In the API version V2 the fields in the document also start with a FS_. This is followed by the name of the input component. For the depth of the element the names of the input components are combined if necessary. A ___ serves as a separator. The element FS_pt_slider___st_description contains the description that is hooked below a slider. If the name is not unique, e.g. because the same paragraph is hooked multiple times, then the contents are stored as multi value, if the field type allows it. This processing is more intuitive than with API version V1, because with the latter the depth is difficult to predict without knowing the exact template structure in the project and thus the JSON file generated in the background.

It is recommended to use the API version V2. The focus of further development will be on this version.

8. Known problems and limitations

The following sections list known issues for this version.

8.1. FirstSpirit-project name

Currently, the project name in FirstSpirit should not contain any spaces if possible. While the export to SmartSearch with a space character works, there may be some unpredictable side effects, since spaces are not allowed for DataGenerator and PreparedSearch names. This will be changed in the future to use the FirstSpirit project ID and to be able to use a display name in SmartSearch Connect accordingly.

8.2. Renaming projects in FirstSpirit

To make the data generators and PreparedSearches automatically created by the FirstSpirit module in SmartSearch recognizable, follow the naming scheme "FS<Project name>" above.

As a result, the FirstSpirit project must not be renamed, as SmartSearch cannot follow this customization. For SmartSearch, data transferred afterwards would result in the creation of a new data generator and a new PreparedSearch, and thus a new "index".

As described above, this will be adjusted in the future in the direction of using the Project ID, which will then make renaming possible.

8.3. Filter for media

In the module configuration the media types can be maintained, which are to be processed by SmartSearch. With this function there is a restriction, if for a medium in different languages different medium types are deposited. In this case, media that are not stored in the configuration are also transferred if there is a medium in another language that is to be transferred.

8.4. Use of media

Medien, die mittels CMS_INPUT_IMAGEMAP eingebunden werden, werden nicht berücksichtigt. The same applies to media that are included via FS_INDEX and Media Data Access Plugin (Media DAP).

8.5. Subsequent addition of the noindex flag in the database schema.

As described in the chapter Hide datasets, SmartSearch Connect offers the possibility to exclude datasets from the index by means of a flag. If this flag is added only after the first generation with a default value, then this takes effect only after the first changes to the affected datasets. If there are already many records it is recommended to edit them by script.
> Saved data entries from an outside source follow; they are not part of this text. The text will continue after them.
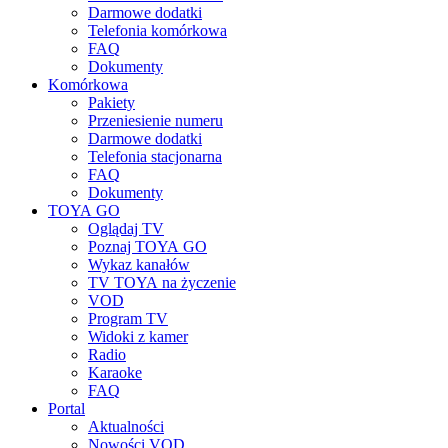
Darmowe dodatki
Telefonia komórkowa
FAQ
Dokumenty
Komórkowa
Pakiety
Przeniesienie numeru
Darmowe dodatki
Telefonia stacjonarna
FAQ
Dokumenty
TOYA GO
Oglądaj TV
Poznaj TOYA GO
Wykaz kanałów
TV TOYA na życzenie
VOD
Program TV
Widoki z kamer
Radio
Karaoke
FAQ
Portal
Aktualności
Nowości VOD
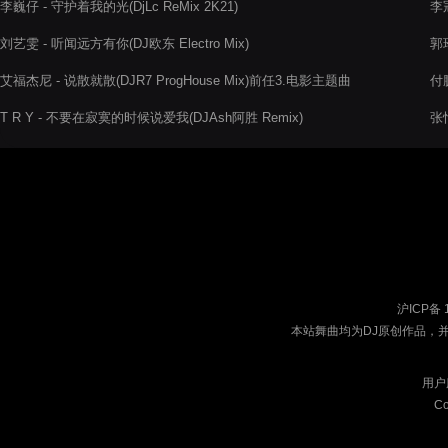
李巍仔 - 守护着我的光(DjLc ReMix 2K21)
李冠
刘艺雯 - 听闻远方有你(DJ欧东 Electro Mix)
郭玲
艾福杰尼 - 说散就散(DJR7 ProgHouse Mix)前任3.电影主题曲
付鹏
T R Y - 不要在寂寞的时候说爱我(DJAsh阿胜 Remix)
张
沪ICP备 
本站舞曲均为DJ原创作品，
用户
Co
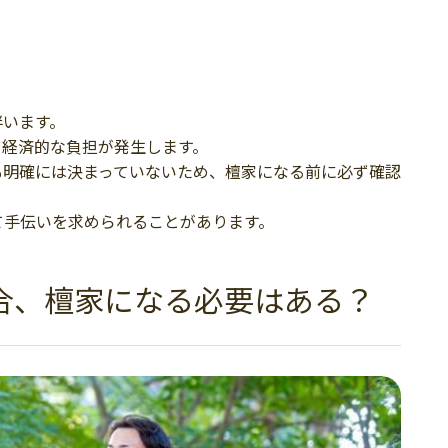
伴います。
、経済的な負担が発生します。
も明確には決まっていないため、檀家になる前に必ず確認
て手伝いを求められることがあります。
合、檀家になる必要はある？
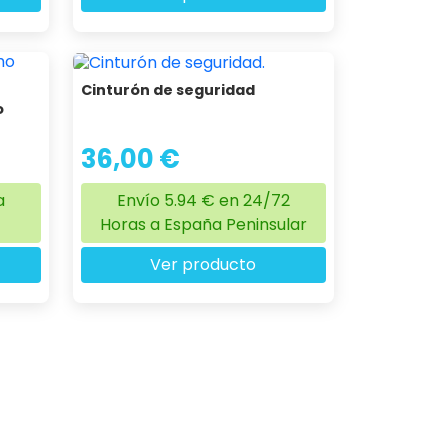
Cinturón de seguridad
o
36,00 €
a
Envío 5.94 € en 24/72
Horas a España Peninsular
Ver producto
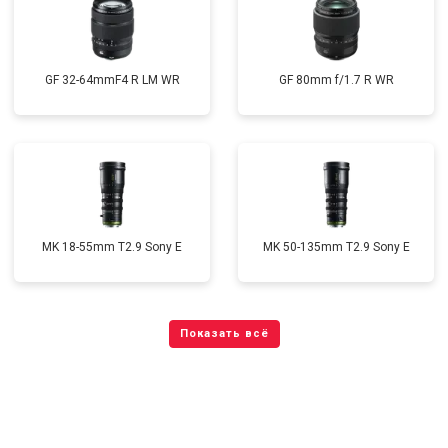
GF 32-64mmF4 R LM WR
GF 80mm f/1.7 R WR
MK 18-55mm T2.9 Sony E
MK 50-135mm T2.9 Sony E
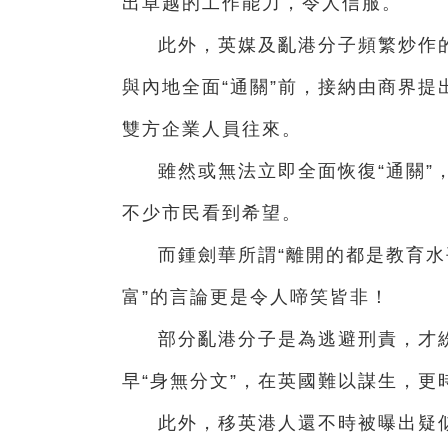
出卓越的工作能力，令人信服。
此外，英媒及亂港分子頻繁炒作的
與內地全面“通關”前，接納由商界
雙方企業人員往來。
雖然或無法立即全面恢復“通關”
不少市民看到希望。
而鍾劍華所謂“離開的都是教育
富”的言論更是令人啼笑皆非！
部分亂港分子是為逃避刑責，才
早“身無分文”，在英國難以謀生，更
此外，移英港人還不時被曝出疑似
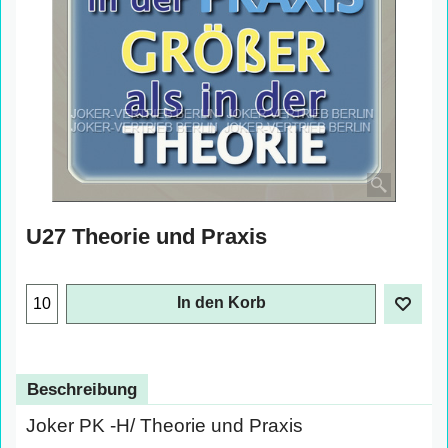
U27 Theorie und Praxis
€
1.00
exkl. Mehrwertsteuer
In den Korb
Beschreibung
SmartSearch Connect is a product of e-Spirit AG, Dortmund, Germany. Only a license agreed upon with e-Spirit AG is valid with respect to the user for using the module. Only a license agreed upon with e-Spirit AG is valid for using the module.

10. Help

The Technical Support of the e-Spirit AG provides expert technical support covering any topic related to the FirstSpirit™ product. You can get and find more help concerning relevant topics in our community.

11. Disclaimer

This document is provided for information purposes only. e-Spirit may change the contents hereof without notice. This document is not warranted to be error-free, nor subject to any other warranties or conditions, whether expressed orally or implied in law, including implied warranties and conditions of merchantability or fitness for a particular purpose. e-Spirit specifically disclaims any liability with respect to this document and no contractual obligations are formed either directly or indirectly by this document. The technologies, functionality, services, and processes described herein are subject to change without notice.